Message 1: Text and Textual Conditioning in Spoken English

Date: Thu, 24 Jun 2004 10:21:55 -0400 (EDT)
From: gaplum <gaplumloxinfo.co.th>
Subject: Text and Textual Conditioning in Spoken English

Institution: University of Sydney
Program: Department of Linguistics
Dissertation Status: Completed
Degree Date: 1988

Author: Guenter A PLUM

Dissertation Title: Text and Textual Conditioning in Spoken
English: A genre approach

Dissertation URL:
http://minerva.ling.mq.edu.au/network/SysWorld/sflist/gplum.htm

Linguistic Field: Discourse Analysis, Sociolinguistics, 
Text/Corpus Linguistics

Dissertation Director 1: MAK Halliday
Dissertation Director 2: James R Martin
Dissertation Director 3: Barbara Horvath

Dissertation Abstract:

This study brings together two approaches to linguistic variation,
Hallidayan systemic-functional grammar and Labovian variation theory,
and in doing so brings together a functional interpretation of
language and its empirical investigation in its social context.

The study reports on an empirical investigation of the concept of
text. The investigation proceeds on the basis of a corpus of texts
gathered in sociolinguistic interviews with fifty adult speakers of
Australian English in Sydney. The total corpus accounted for in terms
of text type or 'genre' numbers 420 texts of varying length, 125 of
which, produced in response to four 'narrative' questions, are
investigated in greater detail in respect both of the types of text
they constitute as well as of some of their linguistic
realisations.
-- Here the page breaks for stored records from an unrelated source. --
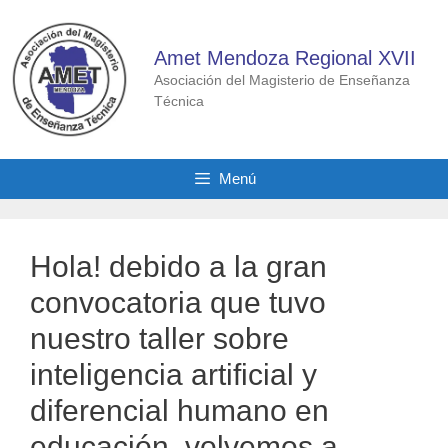
Saltar
al
Amet Mendoza Regional XVII
contenido
Asociación del Magisterio de Enseñanza
Técnica
Menú
Hola! debido a la gran
convocatoria que tuvo
nuestro taller sobre
inteligencia artificial y
diferencial humano en
educación, volvemos a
These largely 'narrative-type' texts, which represent
between two and three hours of spoken English and total approximately
53000 words, are presented in a second volume analysed in terms of
their textual or 'generic' structure as well as their realisation at
the level of the clause complex. The study explores in some detail
models of register and genre developed within systemic-functional
linguistics, adopting a genre model developed by J.R. Martin and
others working within his model which foregrounds the notion that all
aspects of the system(s) involved are related to one another
probabilistically.

In order to investigate the concept of text in actual discourse under
conditions which permit us to become sufficiently confident of our
understanding of it to proceed to generalisations about text and its
contextual conditioning in spoken discourse, we turn to Labovian
methods of sociolinguistic inquiry, i.e. to quantitative methods or
methods of quantifying linguistic choice. The study takes the
sociolinguistic interview as pioneered by Labov in his study of
phonological variation in New York City and develops it for the
purpose of investigating textual variation. The question of
methodology constitutes a substantial part of the study, contributing
in the process to a much greater understanding of the very phenomenon
of 'text in discourse', for example by addressing itself to the
question of the feasibility of operationalising a concept of text in
the context of spoken discourse.

The narrative-type texts investigated in further detail were found to
range on a continuum from most experientially-oriented texts such as
procedure and recount at one end to the classic 'narrative of personal
experience' and anecdote to the increasingly inter-personally-oriented
'exemplum' and 'observation', both of which become 'interpretative' of
the 'real world' in contrast to the straight-forwardly
representational slant taken on the same experience by the more
experientially-oriented texts. The explanation for the generic
variation along this continuum must be sought in a system of generic
choice which is essentially cultural.